A ação foi realizada pela Secretaria Adjunta de Proteção e Defesa dos Direitos do Consumidor, vinculada à Secretaria de Assistência Social e Cidadania, abrangendo supermercados e lojas de produtos agropecuários nas cidades de Alto da Boa Vista, São Félix do Araguaia e Confresa. O trabalho ocorreu entre o fim de março e a primeira quinzena de abril, com o objetivo de avaliar o alinhamento dos estabelecimentos às exigências da legislação consumerista, além de orientar fornecedores sobre práticas adequadas na relação com o público.
Ao todo, nove estabelecimentos passaram por fiscalização. Em Confresa, cinco supermercados foram inspecionados e apresentaram irregularidades, resultando na apreensão de produtos impróprios para consumo, principalmente por estarem com o prazo de validade vencido. Os responsáveis foram autuados e poderão sofrer penalidades, respeitando o direito à ampla defesa. Já em Alto da Boa Vista e São Félix do Araguaia, a atuação teve caráter orientativo, motivada por denúncias encaminhadas ao órgão estadual.
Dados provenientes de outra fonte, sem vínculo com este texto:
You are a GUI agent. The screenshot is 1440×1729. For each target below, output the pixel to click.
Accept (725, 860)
Nessas duas localidades, os comerciantes foram notificados a realizar adequações conforme as exigências legais. Após o prazo estipulado, novas visitas serão realizadas para verificar se as irregularidades foram corrigidas, reforçando o caráter contínuo da fiscalização.
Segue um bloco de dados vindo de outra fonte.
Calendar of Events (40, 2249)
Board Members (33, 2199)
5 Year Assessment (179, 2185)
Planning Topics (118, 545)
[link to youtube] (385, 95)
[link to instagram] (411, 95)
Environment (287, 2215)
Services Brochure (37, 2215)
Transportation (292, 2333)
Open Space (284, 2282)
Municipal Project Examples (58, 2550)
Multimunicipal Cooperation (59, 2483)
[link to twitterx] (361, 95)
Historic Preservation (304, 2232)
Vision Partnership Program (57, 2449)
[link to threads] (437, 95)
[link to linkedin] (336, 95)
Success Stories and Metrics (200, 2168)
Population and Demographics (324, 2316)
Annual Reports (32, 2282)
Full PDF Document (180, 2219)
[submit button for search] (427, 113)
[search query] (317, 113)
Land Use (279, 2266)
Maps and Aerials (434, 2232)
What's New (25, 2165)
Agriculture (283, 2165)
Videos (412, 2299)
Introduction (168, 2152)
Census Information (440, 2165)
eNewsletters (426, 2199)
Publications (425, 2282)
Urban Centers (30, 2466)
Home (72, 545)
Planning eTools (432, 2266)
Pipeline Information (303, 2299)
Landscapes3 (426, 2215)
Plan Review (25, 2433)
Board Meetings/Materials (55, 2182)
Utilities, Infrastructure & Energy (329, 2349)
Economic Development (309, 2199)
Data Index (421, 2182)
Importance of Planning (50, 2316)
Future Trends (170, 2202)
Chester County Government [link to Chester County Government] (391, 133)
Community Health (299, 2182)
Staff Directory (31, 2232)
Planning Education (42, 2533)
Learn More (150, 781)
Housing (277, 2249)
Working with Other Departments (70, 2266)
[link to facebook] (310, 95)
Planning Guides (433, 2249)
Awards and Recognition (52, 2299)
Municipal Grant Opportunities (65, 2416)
Entre os principais problemas identificados estão falhas no direito à informação ao consumidor, como ausência de dados do Procon em locais visíveis e nos documentos fiscais, falta de clareza sobre formas de pagamento e ausência de transparência em relação a descontos e tributos incidentes sobre os produtos.
Também foram registradas irregularidades quanto à ausência do Código de Defesa do Consumidor para consulta nos estabelecimentos e falta de avisos obrigatórios, como a proibição da venda de bebidas alcoólicas para menores de idade.
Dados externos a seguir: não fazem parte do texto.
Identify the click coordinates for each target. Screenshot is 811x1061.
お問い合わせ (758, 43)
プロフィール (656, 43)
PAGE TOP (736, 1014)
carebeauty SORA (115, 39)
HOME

No setor de alimentos, foram encontrados produtos com validade expirada, sem rotulagem adequada, ausência de informações nutricionais e falta de dados obrigatórios em língua portuguesa, incluindo composição, origem e presença ou não de glúten. Além disso, alguns supermercados comercializavam carnes previamente moídas em desacordo com as normas vigentes do Ministério da Agricultura.
Outra irregularidade recorrente envolveu produtos em promoção próximos do vencimento, sem a devida sinalização destacada da data limite para consumo. Em alguns casos, também não havia clareza na comparação entre o preço original e o promocional, contrariando a legislação estadual.